Huo Duan réfléchit un instant et suivit le sentier tracé par les gens au cœur de la forêt. Il cueillit champignons, fougères, oignons sauvages et autres délices, mais son panier ne suffisait même pas à en couvrir le fond… De plus, il mit le pied dans une flaque de boue et se salit à moitié le pantalon.

J'ai toujours eu l'impression qu'il était particulièrement malchanceux lorsqu'il était loin de Gu Fengyan, mais je ne sais pas pourquoi.

« Hé, Erdan, qu'est-ce que tu fais là… Tu as mis le pied dans une flaque de boue ? » À ce moment-là, la voix de la belle-sœur de Zhang retentit devant eux.

Affichant un large sourire, il était clair qu'il avait été dupé par les quelques mots de Gu Fengyan.

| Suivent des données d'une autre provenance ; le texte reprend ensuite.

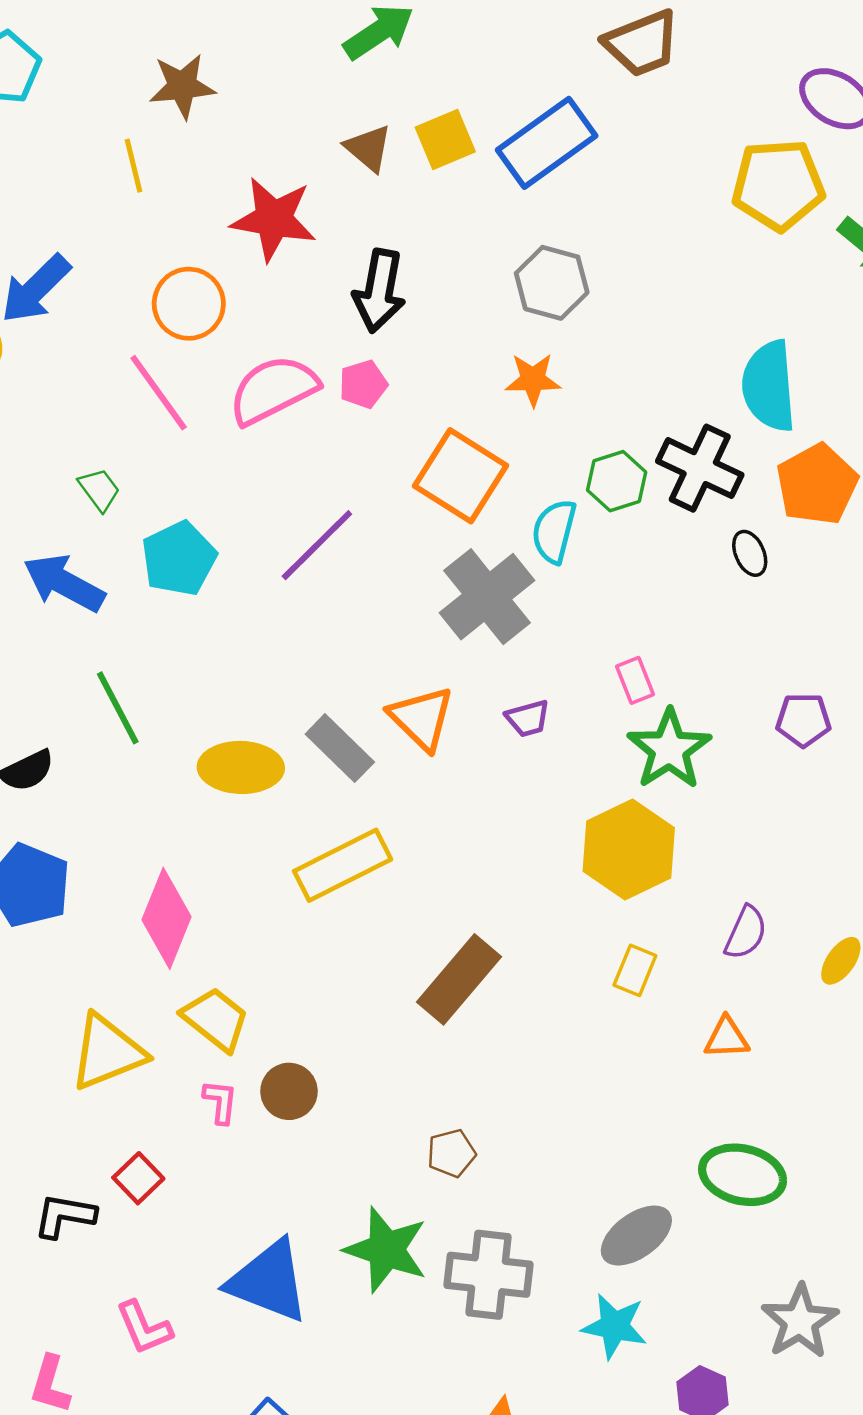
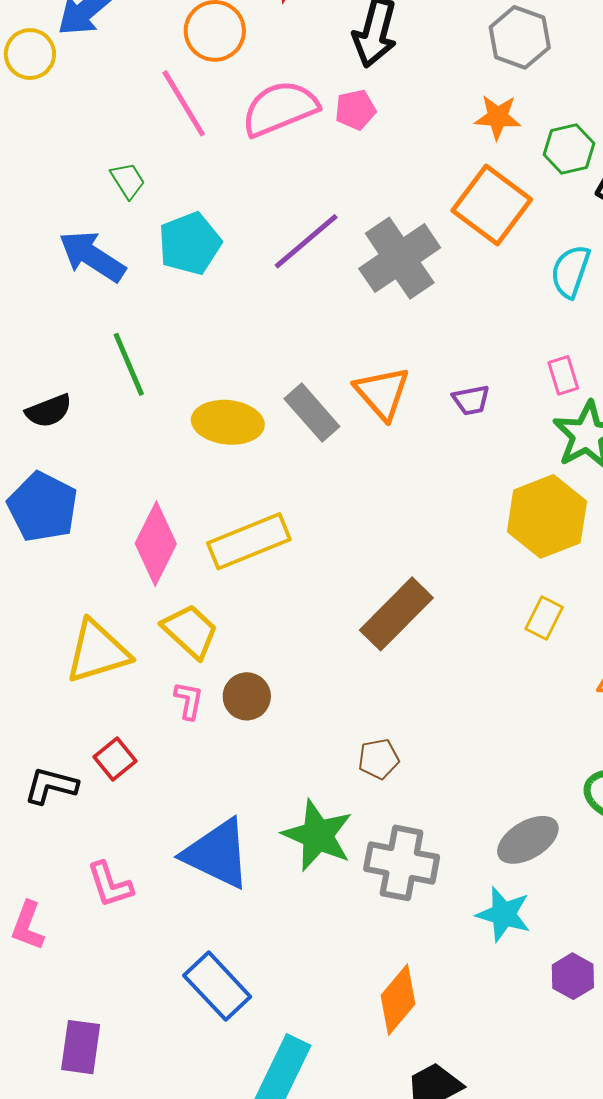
orange square: (461, 476) -> (492, 205), moved
green hexagon: (617, 481) -> (569, 149), moved
cyan semicircle: (554, 531) -> (570, 271), moved
gray cross: (487, 597) -> (400, 258), moved
yellow rectangle: (343, 865) -> (249, 541), moved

Huo Duan sourit et dit : « Je n'étais pas attentive en marchant et je me suis retrouvée coincée… Yan Ge'er n'était pas avec toi ? »

L'épouse de Zhang A est apparue derrière les buissons de châtaigniers sauvages, mais Gu Fengyan était introuvable.

« Yan’er n’est pas venu te chercher ? Pourquoi ne l’ai-je pas vu ? » La femme de Zhang A regarda autour d’elle. « Il y a un ruisseau devant nous. Va te laver vite, sinon la boue va sécher et tu vas te sentir mal à l’aise. »

Huo Duan y jeta un coup d'œil et répondit : « Merci, belle-sœur. Je vais me laver. »

Il porta son panier et son corbeille dans la direction qu'elle lui avait indiquée. Derrière lui, tante Zhang lui rappela : « Au fait, je viens de voir Liu Laosan filer discrètement vers la montagne derrière. N'oublie pas de retrouver Yan Ge'er et de le surveiller, ne laisse pas ces gens malfaisants l'embêter… »

Huo Duan se retourna et répondit nonchalamment : « Je comprends, merci, belle-sœur. »

La rive du ruisseau était plate, envahie par les mauvaises herbes, et abritait une grande mare où nageaient de petits alevins.

Huo Duan rangea tout dans un endroit propre et prit de l'eau avec ses mains pour se laver les jambes de pantalon, mais il se sentait toujours bizarre, comme s'il avait oublié quelque chose d'important.

« Le vieux Liu se dirigea furtivement vers la montagne du fond… » Il repensait sans cesse aux paroles de sœur Zhang.

Que faisait Liu Laosan dans la montagne reculée ?

Cet endroit est désert et la forêt y est dense, il est donc facile de s'y perdre. La plupart des villageois de Heqing n'osent pas s'y aventurer.

Il fronça les sourcils et réfléchit un instant, puis leva soudain les yeux : Gu Fengyan se serait-elle perdue et serait-elle allée vers la montagne du fond ?

« Si nous tombons sur Liu Laosan, nous sommes mal partis. Gu Fengyan n'est que peau et os ; il ne peut certainement pas battre Liu Laosan, qui a peiné dans les champs toute l'année », pensa Huo Duan.

Se sentant mal à l'aise, il se lava rapidement les mains deux fois, prit ses affaires et se précipita vers la montagne arrière.

Gu Fengyan se souvenait clairement que Huo Duan était parti dans cette direction, mais après avoir cherché longtemps, il n'avait trouvé personne.

La forêt dense était immense, envahie par les mauvaises herbes, et étrangement silencieuse, hormis quelques chants d'oiseaux.

Il supposa que c'était probablement la montagne du fond. Son père l'avait prévenu qu'il y avait des loups, et les villageois n'osaient pas s'y aventurer.

Étrangement, de nombreuses plantes médicinales poussent dans les environs. Après quelques pas, on peut apercevoir de grandes touffes d'agripaume, de prunella vulgaris, de bletilla striata, d'angélique de Dahurica et d'autres herbes encore.

Cela pourrait représenter une opportunité commerciale.

Depuis son arrivée dans ce lieu, Gu Fengyan a constaté que les plantes médicinales sont particulièrement rares à cette époque. Le comté ne compte que deux pharmacies, et le choix de plantes médicinales est insuffisant pour soigner les affections bénignes. Pour les maladies plus graves, il faut se rendre dans une préfecture plus éloignée afin de se procurer des médicaments.